■ **To do**: Extract all lines in the data that contain the word "carcinoma".

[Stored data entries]
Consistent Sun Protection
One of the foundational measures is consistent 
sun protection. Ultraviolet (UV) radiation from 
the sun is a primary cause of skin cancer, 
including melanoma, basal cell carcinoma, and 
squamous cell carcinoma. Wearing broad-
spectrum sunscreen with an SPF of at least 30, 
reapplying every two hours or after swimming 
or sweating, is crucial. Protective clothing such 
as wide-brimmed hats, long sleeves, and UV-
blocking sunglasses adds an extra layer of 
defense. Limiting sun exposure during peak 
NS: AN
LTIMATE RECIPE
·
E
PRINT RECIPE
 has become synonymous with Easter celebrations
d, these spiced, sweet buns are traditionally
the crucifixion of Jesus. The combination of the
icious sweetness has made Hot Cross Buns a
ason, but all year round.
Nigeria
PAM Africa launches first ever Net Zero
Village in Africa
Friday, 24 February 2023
--
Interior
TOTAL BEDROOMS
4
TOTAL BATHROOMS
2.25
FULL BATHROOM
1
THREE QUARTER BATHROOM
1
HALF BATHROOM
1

■ **Answer to this exercise**:
including melanoma, basal cell carcinoma, and 
squamous cell carcinoma. Wearing broad-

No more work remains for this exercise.